Brandeis University Press

Edited by Gary Phillip Zola and Marc Dollinger

$40
The historical documents and other original accounts collected here narrate the story of American Jews from the colonial era to the present. Presented chronologically, the materials range widely: Photos of Touro Synagogue, the oldest U.S. synagogue, built in Newport, R.I., in 1763. Excerpts from a September 1941 speech by Charles Lindbergh, who accused the Jews of imprudently “agitating for war” against Germany. And a 2011 Huffington Post article by Jonathan Miller titled “How Adam Sandler’s ‘Chanukah Song’ Helped Save the Jews.” An engrossing, lively compendium.

By Michael Kaiser ’75

$26.95
The head of the DeVos Institute of Arts Management at the University of Maryland and former president of the Kennedy Center, Kaiser signals bad times ahead for 21st-century arts institutions. The big players will sail on, buoyed by big-ticket productions for deep-pocket patrons.
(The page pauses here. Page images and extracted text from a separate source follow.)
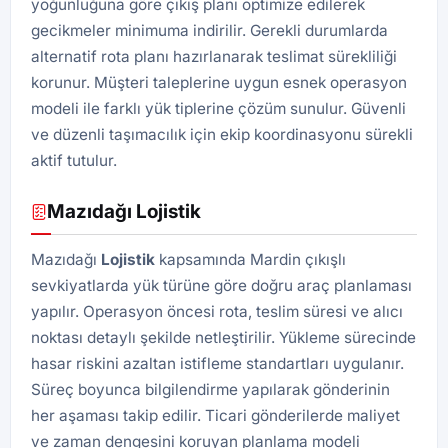
yoğunluğuna göre çıkış planı optimize edilerek
gecikmeler minimuma indirilir. Gerekli durumlarda
alternatif rota planı hazırlanarak teslimat sürekliliği
korunur. Müşteri taleplerine uygun esnek operasyon
modeli ile farklı yük tiplerine çözüm sunulur. Güvenli
ve düzenli taşımacılık için ekip koordinasyonu sürekli
aktif tutulur.
Mazıdağı Lojistik
Mazıdağı
Lojistik
kapsamında Mardin çıkışlı
sevkiyatlarda yük türüne göre doğru araç planlaması
yapılır. Operasyon öncesi rota, teslim süresi ve alıcı
noktası detaylı şekilde netleştirilir. Yükleme sürecinde
hasar riskini azaltan istifleme standartları uygulanır.
Süreç boyunca bilgilendirme yapılarak gönderinin
her aşaması takip edilir. Ticari gönderilerde maliyet
ve zaman dengesini koruyan planlama modeli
But the book warns that mid-size institutions have to act now — and creatively — to stay afloat, and offers advice on the steps arts administrators could take toward a more advantageous bottom line.

By Immanuel Etkes

$45
Etkes, emeritus professor of modern Jewish history at the Hebrew University of Jerusalem, pens a look at the life and ideas of Shneur Zalman, who founded Chabad, a branch of Hasidic Judaism, in the late 18th century in the area of imperial Russia now known as Belarus. This comprehensive biography offers insight into the ethos Shneur Zalman constructed and communicated, which continues to guide many Hasidic Jews today.